Why are buffered bike lanes now being installed all over San Diego on high speed roads... again what forces do you believe are driving those changes?

What about the 56 bike path? Again what drove the substantial investment to create that path?

These are all changes that happened in your local area... to serve those "puny cyclists." And those are just a few examples of changes that can be observed just minutes from your home.
I had just described the changes in urban form produced by the changes from walking to streetcar to automotive cities, to which I added: " What I also say is that the puny efforts of bicycle activists are entirely too small to accomplish anything as significant as done by these other changes in transportation mode."

Apparently Genec claims that his three examples demonstrate such significant urban change as, for example, the change from streetcar to automotive cities.

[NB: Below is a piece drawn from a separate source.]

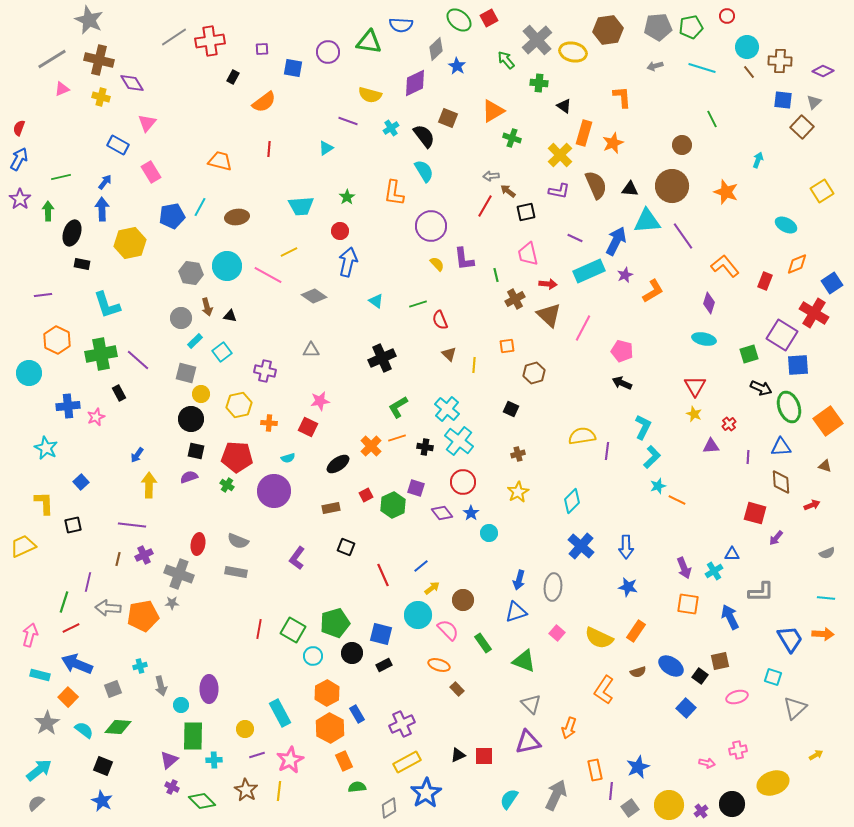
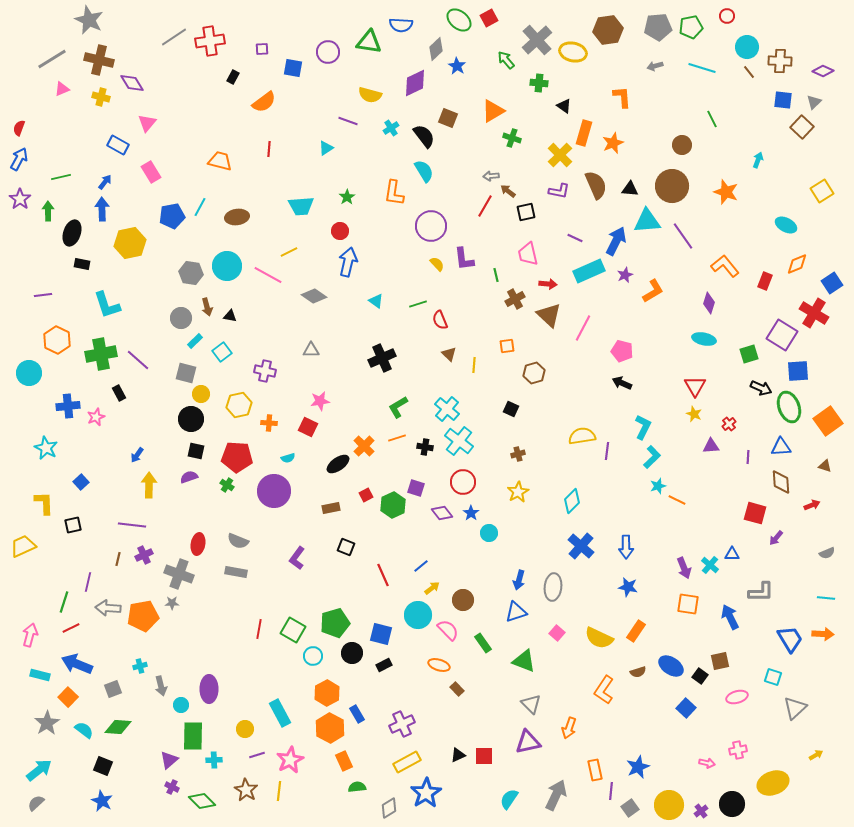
blue square at (798, 365): moved 6 px down
orange cross at (371, 446): moved 7 px left
cyan cross at (714, 571): moved 4 px left, 6 px up; rotated 18 degrees counterclockwise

1: The work along La Jolla Blvd was a general traffic improvement project, changing from orthogonal intersections to roundabouts. That did not change the urban form to any extent, because it was done within the existing street pattern and size, and this kind of change is desired by both motorists and some cyclists (some cyclists are opposed to roundabouts).

2: Buffered bike lanes: Buffered bike lanes are just an attempt to correct some errors in the bike-lane concept. Certainly, they are advocated by bicycle advocates, but they involve little cost (the most being, sometimes, loss of a motor vehicle lane) and make no change in the urban pattern.

3: The bike path alongside Freeway Cal 56: This bike path keeps cyclists off the new 56 freeway, and everybody knows that both motorists and government want to keep cyclists off freeways. The cost was minimal, being inside the freeway right-of-way in undeveloped territory.

None of these examples demonstrates even an tendency to amplify bicycle transportation in the way that the streetcar and automobile amplified personal transportation and thereby changed urban form.